Over the last few years, a variety of entrepreneurs have asked me questions about branding. At The Lioness Group we help entrepreneurs build buzz and establish meaningful relationships with their core audience. Whenever I sit down with a client, the first thing I ask them are The BASICS, a questionnaire I designed to help companies evaluate the roles of their staff, measure what they are bringing to their market and get a sharper definition of their customers.
The real secret is that the answers to The BASICS give you guidance to your marketing strategy, reveal inconsistencies in internal and external messages, often show what has and has not been working for you and acts as a tool to help shape how you move forward.
What to consider when evaluating your brand?
Be strategic about your evaluation. You should be asking yourself questions that fall into the following categories:
- Staff Roles
- Board / Leadership Roles
- Purpose of Products/Services
- Customer Profile
These questions are not to be answered alone. Set aside time to answer them in a candid, judgment-free session with key staff members and/or managers.

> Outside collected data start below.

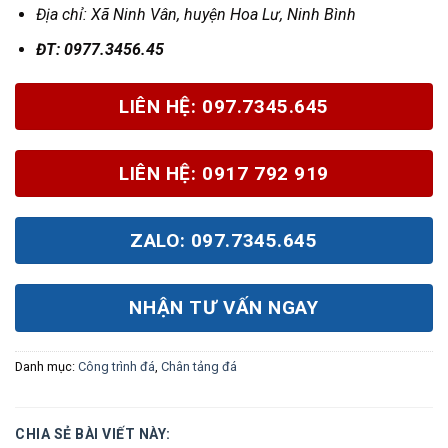
Địa chỉ: X
ã Ninh Vân, huyện Hoa Lư, Ninh Bình
Đ
T: 0977.3456.45
LIÊN HỆ: 097.7345.645
LIÊN HỆ: 0917 792 919
ZALO: 097.7345.645
NHẬN TƯ VẤN NGAY
Danh mục:
Công trình đá
,
Chân tảng đá
CHIA SẺ BÀI VIẾT NÀY: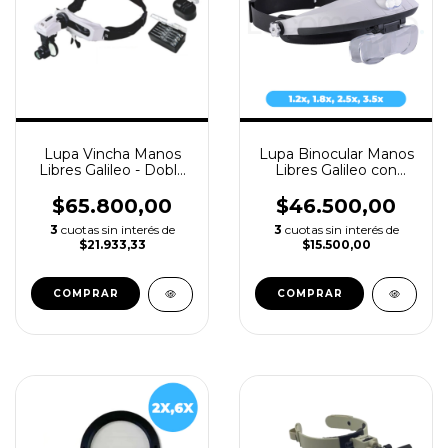
Lupa Vincha Manos
Lupa Binocular Manos
Libres Galileo - Doble
Libres Galileo con
Luz Led, 5 Lentes y 3
Doble Luz Led -
Monoculares
LV7480
$65.800,00
$46.500,00
3
cuotas sin interés de
3
cuotas sin interés de
$21.933,33
$15.500,00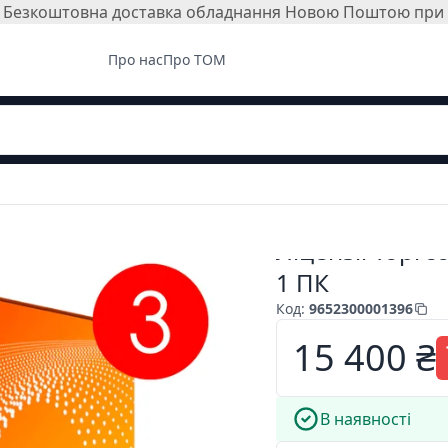
і. Безкоштовна доставка обладнання Новою Поштою при з
Про нас
Про ТОМ
Ліцензії Торгс
1 ПК
Код
:
9652300001396
15 400 ₴
В наявності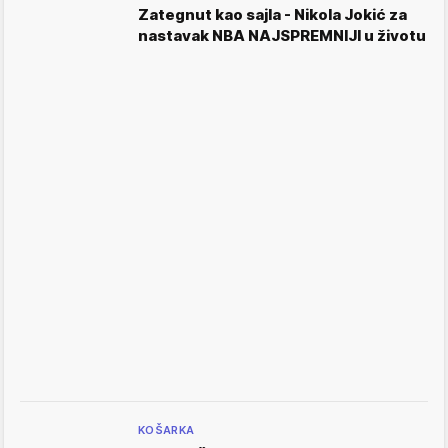
Zategnut kao sajla - Nikola Jokić za
nastavak NBA NAJSPREMNIJI u životu
KOŠARKA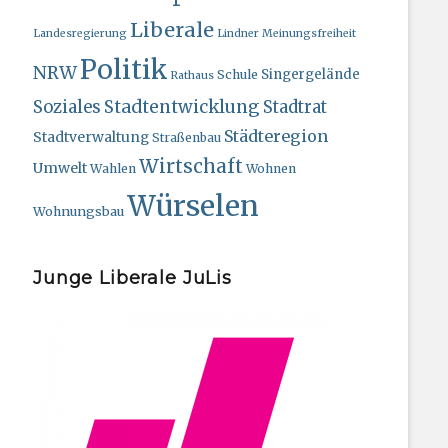
Liberale
Landesregierung
Lindner
Meinungsfreiheit
Politik
NRW
Singergelände
Schule
Rathaus
Stadtentwicklung
Soziales
Stadtrat
Städteregion
Stadtverwaltung
Straßenbau
Wirtschaft
Umwelt
Wahlen
Wohnen
Würselen
Wohnungsbau
Junge Liberale JuLis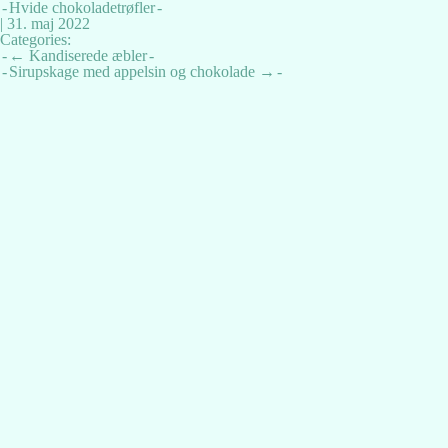
Hvide chokoladetrøfler
|
31. maj 2022
Categories:
Indlægsnavigation
←
Kandiserede æbler
Sirupskage med appelsin og chokolade
→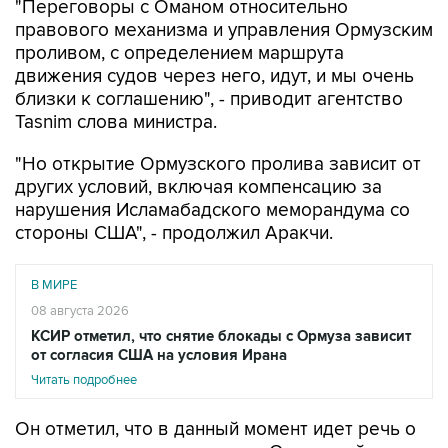
"Переговоры с Оманом относительно
правового механизма и управления Ормузским
проливом, с определением маршрута
движения судов через него, идут, и мы очень
близки к соглашению", - приводит агентство
Tasnim слова министра.
"Но открытие Ормузского пролива зависит от
других условий, включая компенсацию за
нарушения Исламабадского меморандума со
стороны США", - продолжил Аракчи.
В МИРЕ
08 августа 2026
КСИР отметил, что снятие блокады с Ормуза зависит
от согласия США на условия Ирана
Читать подробнее
Он отметил, что в данный момент идет речь о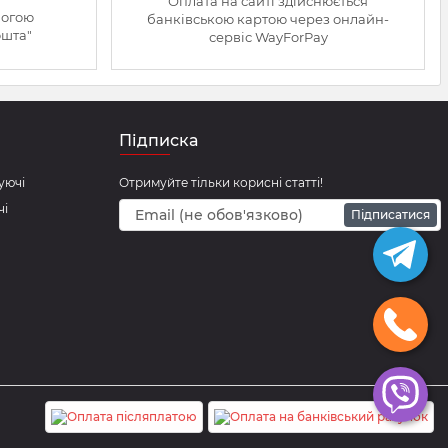
Оплата на сайті здійснюється
могою
банківською картою через онлайн-
ошта"
сервіс WayForPay
Підписка
уючі
Отримуйте тільки корисні статті!
чі
Підписатися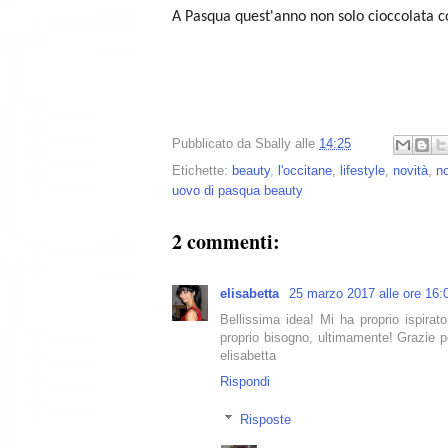
A Pasqua quest'anno non solo cioccolata 
Pubblicato da
Sbally
alle
14:25
Etichette:
beauty
,
l'occitane
,
lifestyle
,
novità
,
n
uovo di pasqua beauty
2 commenti:
elisabetta
25 marzo 2017 alle ore 16:
Bellissima idea! Mi ha proprio ispirat
proprio bisogno, ultimamente! Grazie per
elisabetta
Rispondi
Risposte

Is there a one-size fits all strategy?
No. This activity should be shaped to your industry and your distinctiveness as a company. No two businesses will have the same outcome in answers. For example, below is a sample of some BASICS for a Mexican Restaurant:
- How do you get the majority of your customers?
- A customer has a variety of Mexican restaurants to choose from within a 5-mile radius, why would they choose yours?
- What are your busiest hours? Describe the customers who come in here during that time.
- What role does the head cook play in your restaurant? How does that role play a part in executing the mission/vision of your restaurant?
Are you starting to get the idea? The cook and the general manager may give two different answers on the cook’s role in the company. Isn’t that something you would want to know as the owner?
If you get the majority of your customers via word of mouth, your marketing messaging might want to be a little more informal and simplified, something a returning customer could easily relay to a curious friend. If your favorite customers tell you they love your place for lunch because the food is always tasty and the service is quick – BINGO! That is the starting point for your marketing content.
Stop pushing a message that is opposite to what you are delivering to your customers. Ask them, ask your staff and grow your business by doing what you do well.